Normal Isn't Normal Anymore

You haven’t felt rested in months.

Your muscles ache all the time.

You don’t have energy to be out with friends.

Enough is enough it’s time to go to the doctor and figure out what is wrong.

So you make an appointment, go in a while later, fill out the forms, wait till they are ready, then have a few minutes of discussion. The doctor tells you to get a blood test and come back when they have the results. You make an appointment for the blood draw, fill out more forms, wait a week or so, then get back to your doctor. All this time and you are still not getting better, but the blood work should give someone an idea of what is going on with you. The doctor comes into the room.

Everything looks normal.
Normal?
You just spent all that time and you are normal? Despite how drained you feel, everything is normal?! What is going on here?

The sad fact is that ‘normal’ isn’t normal anymore. Or more precisely, normal is not the same as it used to be. Dr. Dicken Weatherby in his Functional Blood Chemistry Analysis (FBCA) training explains why so many people are coming back with ‘normal’ blood work, yet still feel sick. It all comes down to how ‘normal’ is defined.
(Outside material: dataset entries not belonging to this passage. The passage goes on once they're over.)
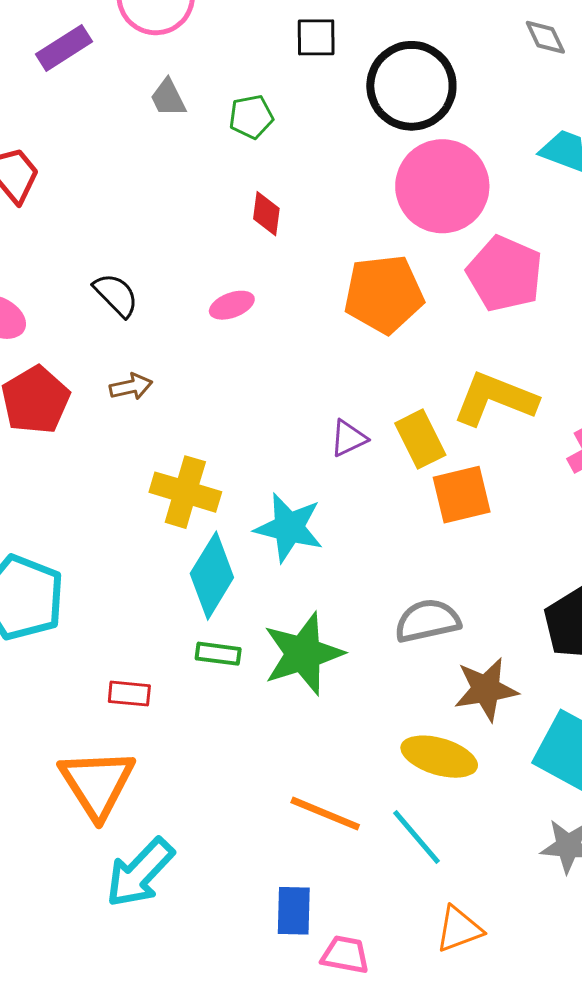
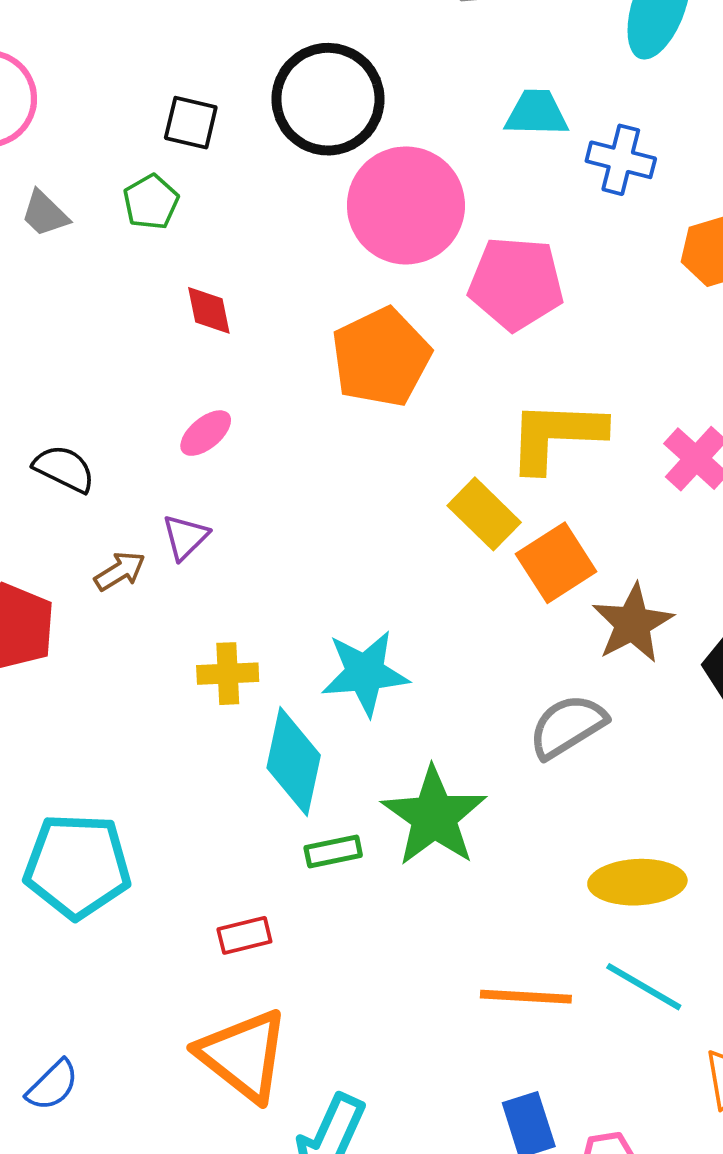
black square: (316, 37) -> (191, 123), moved, turned 33
purple triangle: (348, 438) -> (185, 537), moved
yellow cross: (185, 492) -> (228, 674), size x0.7
brown star: (486, 689) -> (633, 623), moved

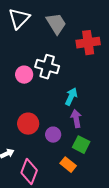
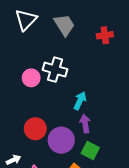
red cross: (88, 43) -> (105, 35), moved, size x0.7
purple circle: (53, 135) -> (61, 140), size x1.6

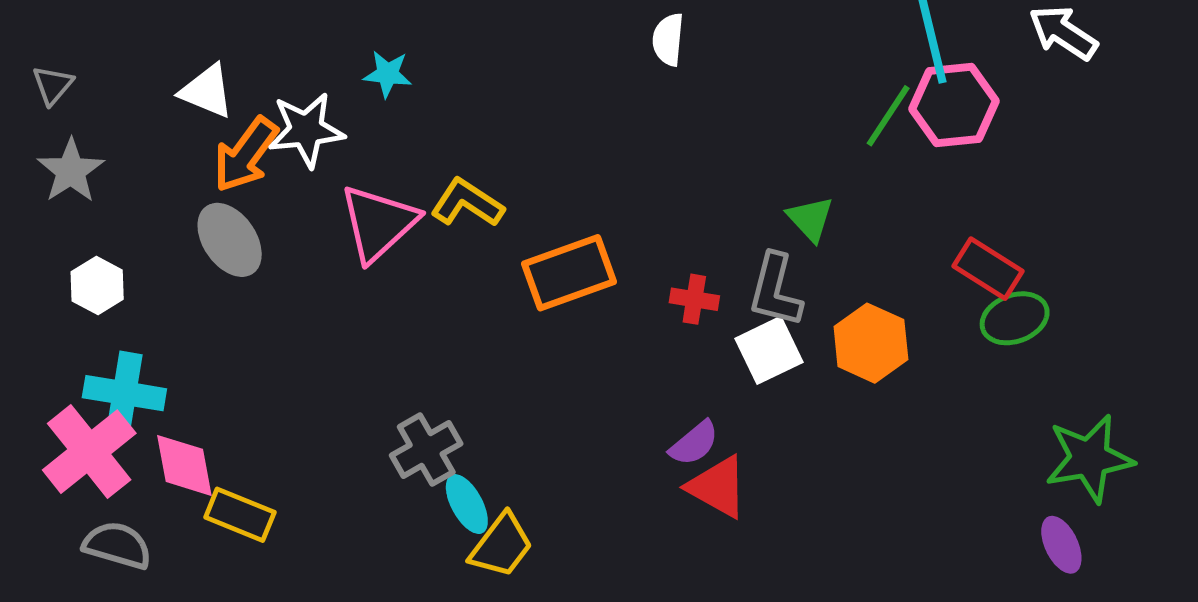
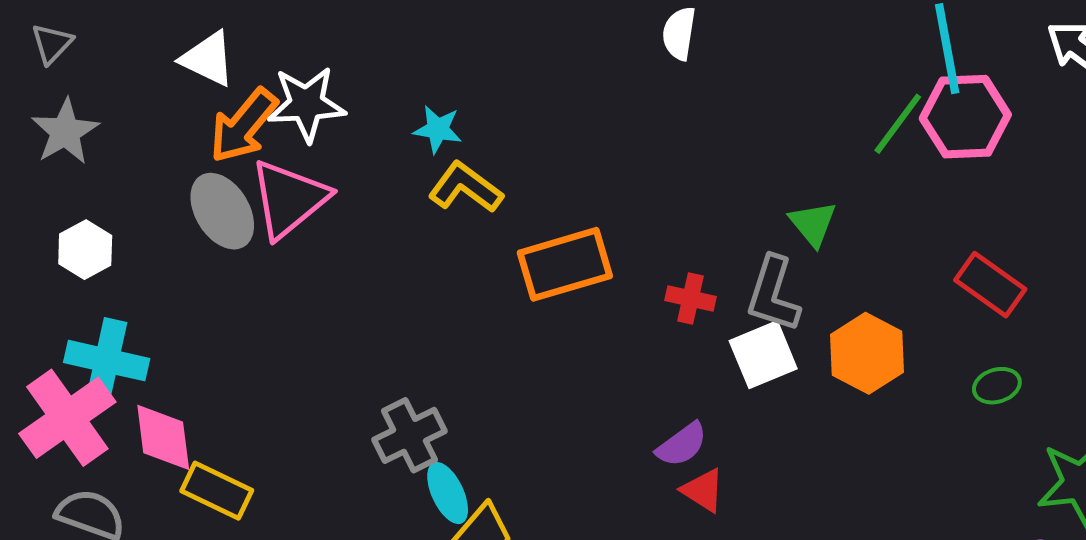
cyan star: (388, 74) -> (438, 129), moved
pink triangle: (378, 223) -> (289, 199), moved
green ellipse: (1015, 318) -> (997, 386), moved, size x0.7
red triangle: (718, 487) -> (703, 490), size x0.7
The ranges for normal are determined by looking at a population and determining what values are representative of the majority of the population. In the case of blood work this is what are the high and low numbers of a specific element that indicates how healthy, or unhealthy, a person is. This is pretty sound reasoning for statistics based on health provided the population being surveyed is generally healthy.
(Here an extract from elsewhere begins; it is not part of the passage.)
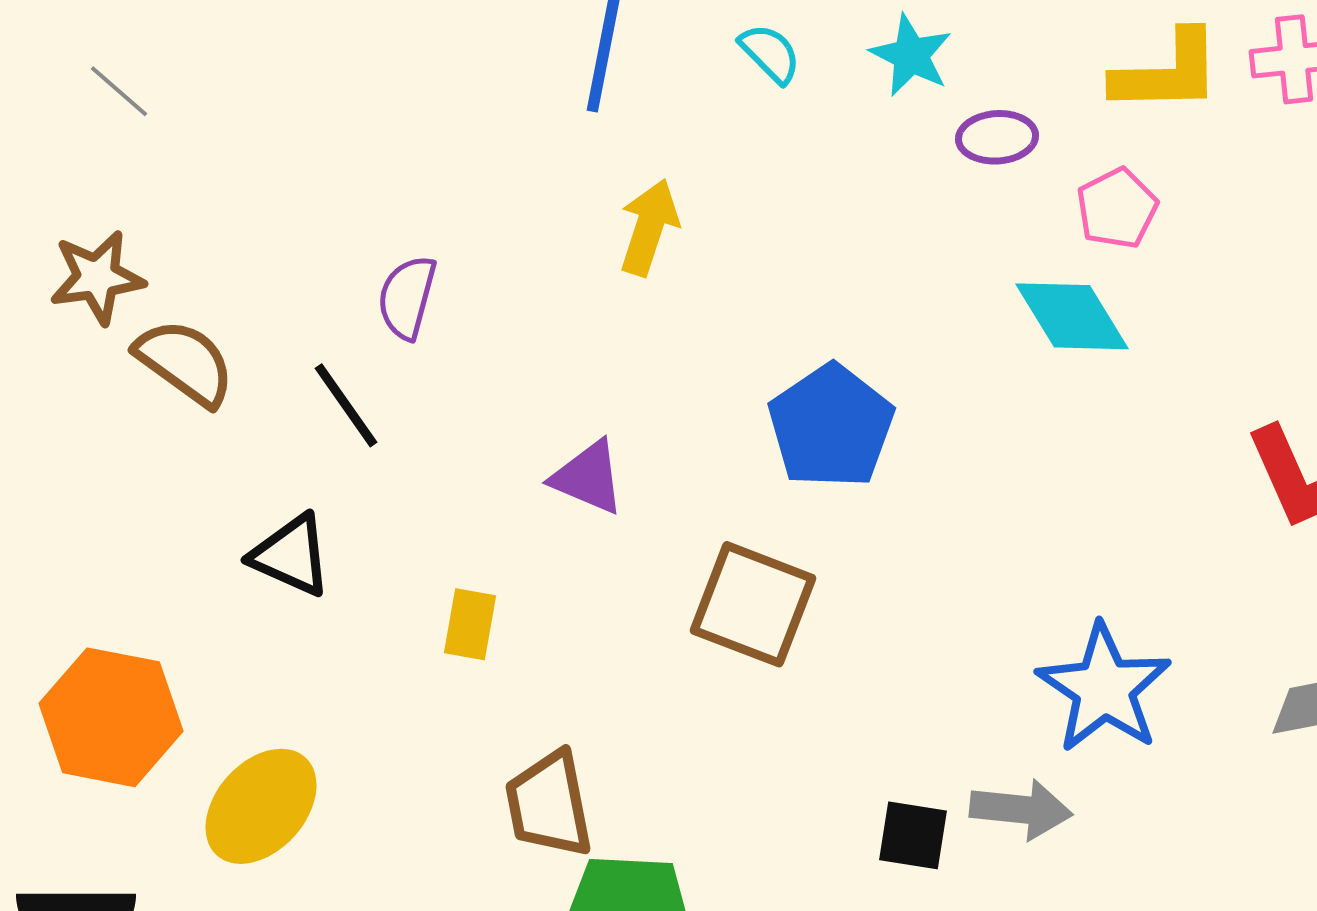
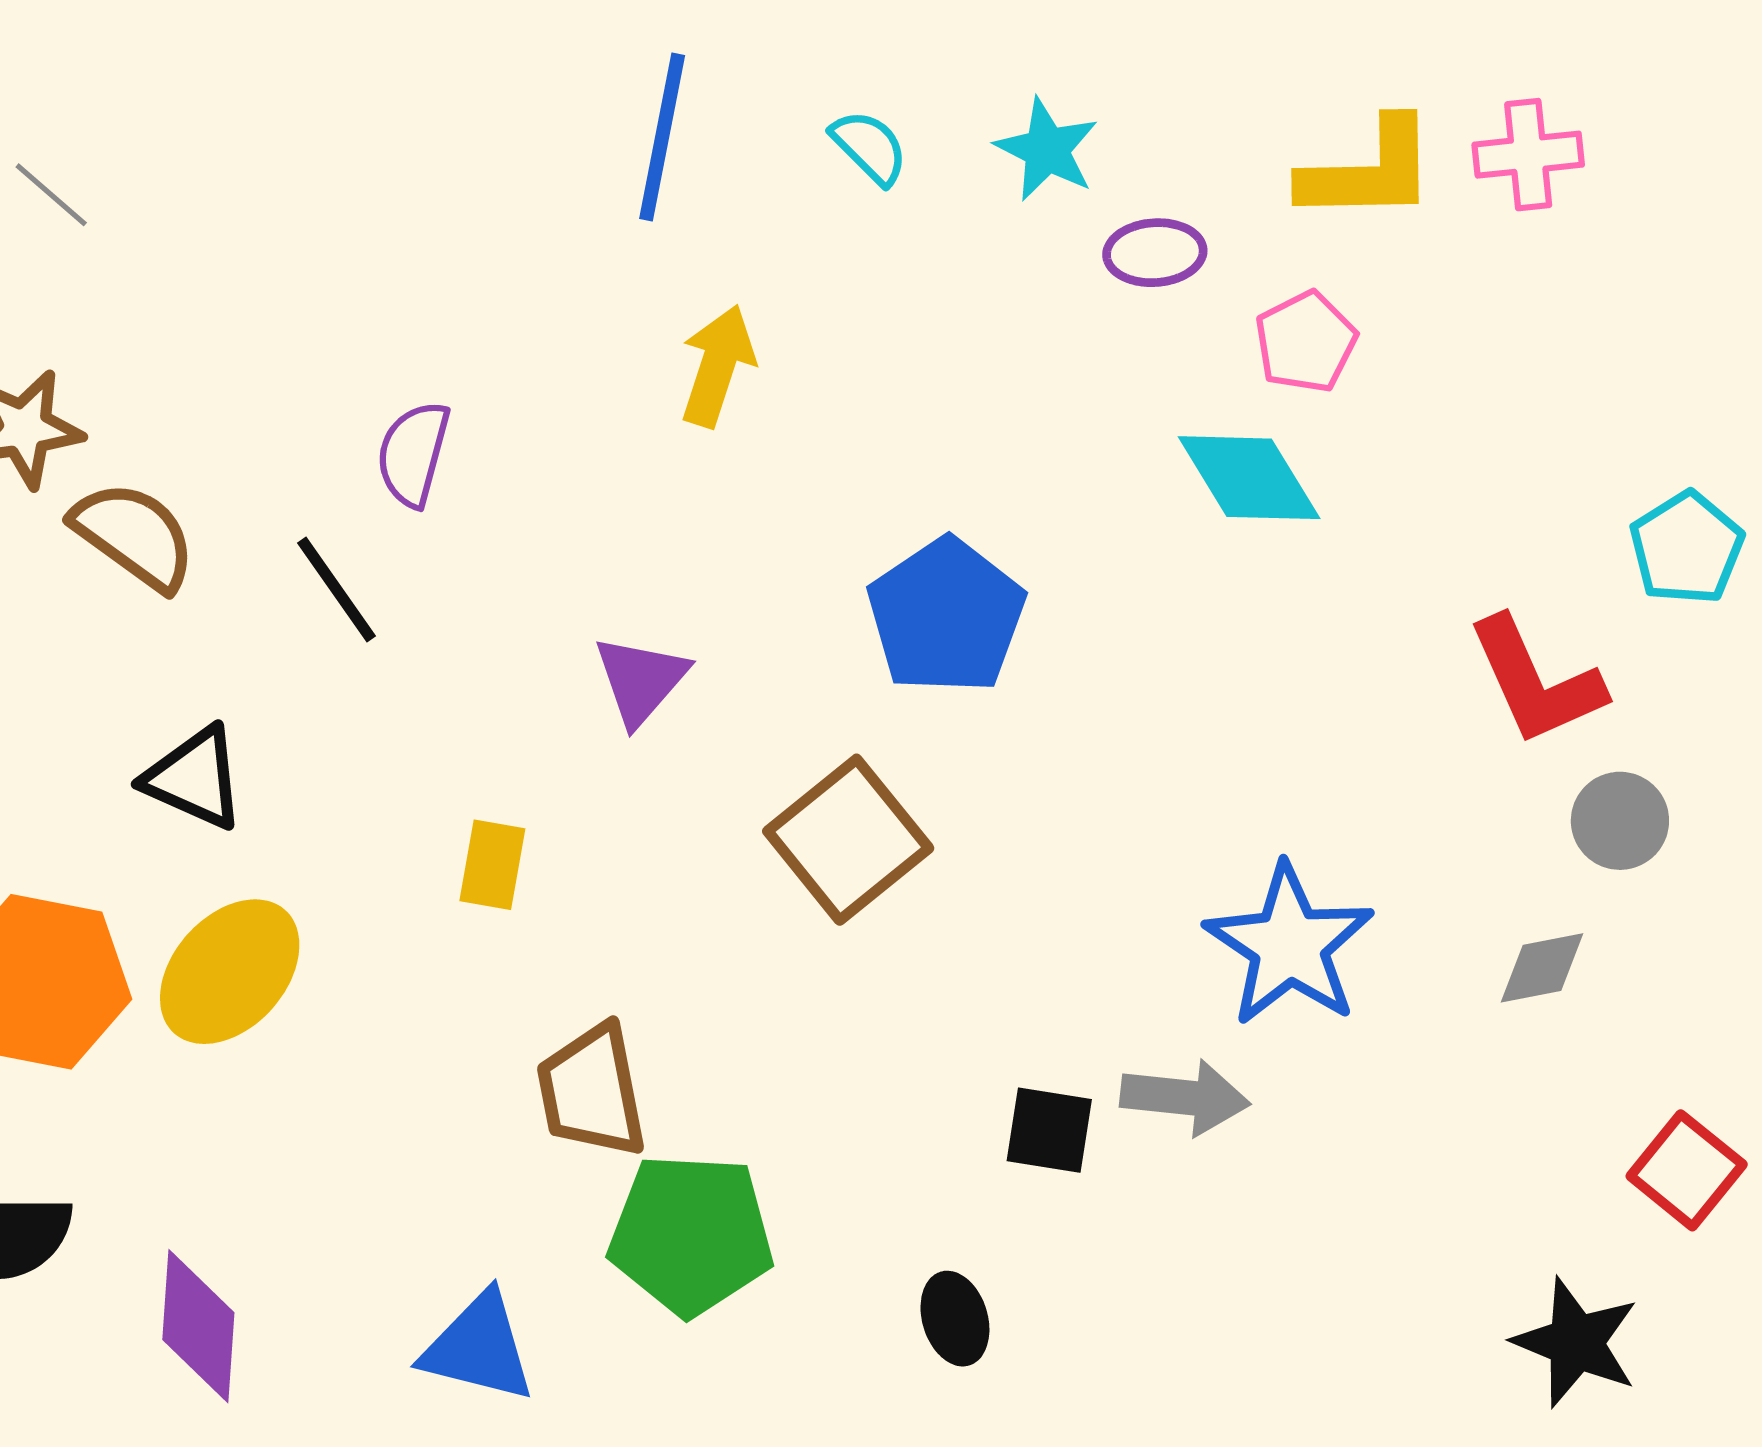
purple triangle: (588, 477) -> (641, 680), turned 48
black triangle: (291, 555) -> (195, 778), moved
brown square: (753, 604) -> (848, 840), turned 30
yellow ellipse: (261, 806) -> (230, 972), moved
But that’s the catch, isn’t it? Our society over the years has become increasingly unhealthy. With increasing obesity, autoimmune conditions, lack of nutrition in diets, toxin exposures, sedentary lifestyles… the normal values have become skewed. Unfortunately, these values are the ones which healthcare providers are trained on and may are simply not aware that such values are different from those of years past when there was a healthier population. I briefly touched on this shifting of values in my review of Ritchie Shoemaker.

A functional analysis of your blood chemistry is based on optimum function values instead of the current norm. The optimum function value is typically derived from an older value when the population was in better health. This analysis can be used to find an appropriate treatment for you before you develop a disease or autoimmune condition and it can also track your progress and response to treatment.

If you feel sick, but have been told that your blood work is normal, find someone who wants to help you become optimal.